C’est un étrange ballet que celui qui voit s’affronter banquiers et politiques. Aux coups de boutoirs des candidats, les banquiers ont commencé par opposer un silence poli. Peut-être avec un brin de suffisance, ils savent trop bien qu’en dépit des effets de manche, leur activité reste essentielle à l’activité économique, et qu’à ce titre, elle perdurera.

Depuis des temps immémoriaux, les hommes politiques et leurs banquiers entretiennent en effet des relations teintées de mépris et d’intérêt, que Maurice Druon résumait ainsi dans les Rois maudits : « Chaque règne, en ses moments difficiles, brandissait la même menace et raflait aux Lombards une part de leur fortune en les obligeant à racheter leur droit de séjour. Pour compenser la perte, les banquiers augmentaient pendant un an le taux d'usure. »

Pourtant, à force de contre-vérités et d’attaques, les banquiers se sont départis de leur légendaire réserve. « Je commence vraiment à être fatigué d'entendre les gens dire que l'industrie bancaire ne change pas », a tempêté Baudoin Prot, lors d'une conférence organisée par l'hebdomadaire The Economist.
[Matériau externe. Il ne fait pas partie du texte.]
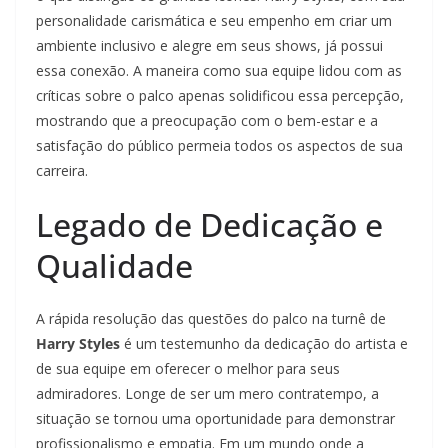
personalidade carismática e seu empenho em criar um
ambiente inclusivo e alegre em seus shows, já possui
essa conexão. A maneira como sua equipe lidou com as
críticas sobre o palco apenas solidificou essa percepção,
mostrando que a preocupação com o bem-estar e a
satisfação do público permeia todos os aspectos de sua
carreira.
Legado de Dedicação e
Qualidade
A rápida resolução das questões do palco na turnê de
Harry Styles
é um testemunho da dedicação do artista e
de sua equipe em oferecer o melhor para seus
admiradores. Longe de ser um mero contratempo, a
situação se tornou uma oportunidade para demonstrar
profissionalismo e empatia. Em um mundo onde a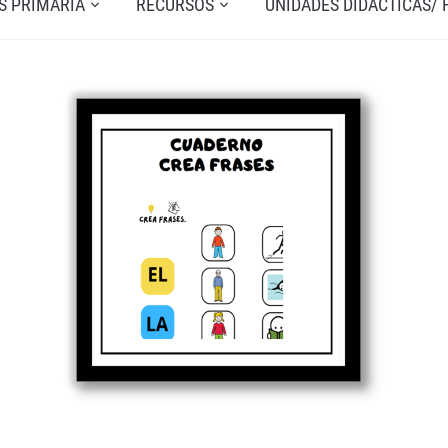
S PRIMARIA
RECURSOS
UNIDADES DIDÁCTICAS/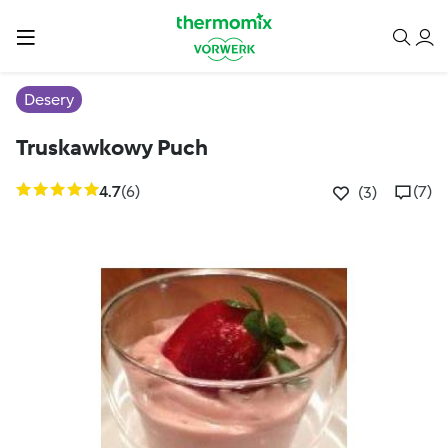
Desery
Truskawkowy Puch
4.7
(6)
(7)
(3)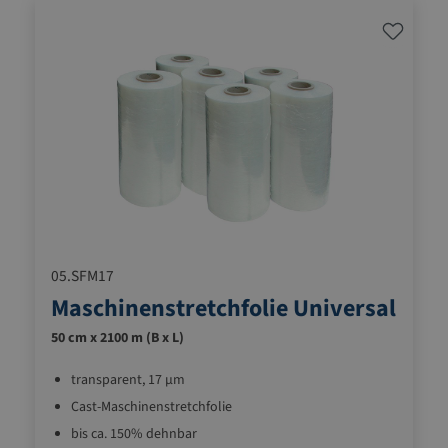
05.SFM17
Maschinenstretchfolie Universal
50 cm x 2100 m (B x L)
transparent, 17 µm
Cast-Maschinenstretchfolie
bis ca. 150% dehnbar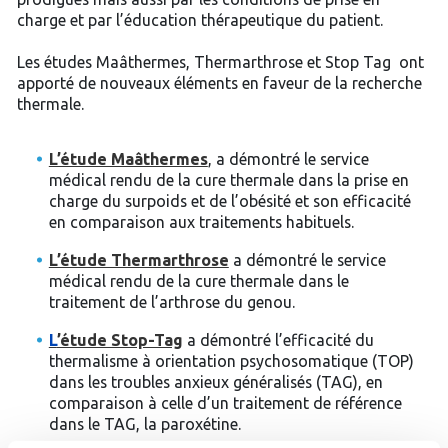
charge et par l’éducation thérapeutique du patient.
Les études Maâthermes, Thermarthrose et Stop Tag ont
apporté de nouveaux éléments en faveur de la recherche
thermale.
L’étude Maâthermes
, a démontré le service
médical rendu de la cure thermale dans la prise en
charge du surpoids et de l’obésité et son efficacité
en comparaison aux traitements habituels.
L’étude Thermarthrose
a démontré le service
médical rendu de la cure thermale dans le
traitement de l’arthrose du genou.
L
’étude Stop-Tag
a démontré l’efficacité du
thermalisme à orientation psychosomatique (TOP)
dans les troubles anxieux généralisés (TAG), en
comparaison à celle d’un traitement de référence
dans le TAG, la paroxétine.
Quelques jours après, Frédéric Oudéa, interrogé par Jean-Michel Aphatie, dénonçait des propos « excessifs, caricaturaux », tenus uniquement pour les besoins de la campagne électorale.

Le discours que François Hollande a prononcé à Rouen, le 16 février, a marqué une étape supplémentaire dans la mise à l’index de la finance, qualifiée d'« ennemi sans visage » : « Le redressement ne sera possible que si la finance est dominée. J'ai dit que la finance n'avait pas besoin de déposer sa candidature. Elle ne sera pas invitée au journal de TF1 ce soir. Elle n'a pas besoin de poser sa candidature, parce que, hélas! elle domine sur le plan politique ».

Le reste de l’Europe contemple, amusée, le spectacle de lancers de banderilles en direction de l’industrie financière. Le projet de taxe sur les transactions financières, en cours d’adoption en France à l’initiative de Nicolas Sarkozy, a été salué par David Cameron, le Premier ministre britannique : « Dans un sain esprit de compétition avec la France, si la France instaure une taxe sur les transactions financières, notre porte sera ouverte et nous pourrons accueillir au Royaume-Uni beaucoup plus de banques et d’entreprises françaises, et notre économie se développera », a-t-il déclaré lors d’une conférence de presse.

Au vu des perspectives économiques pour 2012 et de l’enlisement de la crise de la zone euro, les hommes politiques n’ont pas fini de hurler, et les banquiers, de pleurer.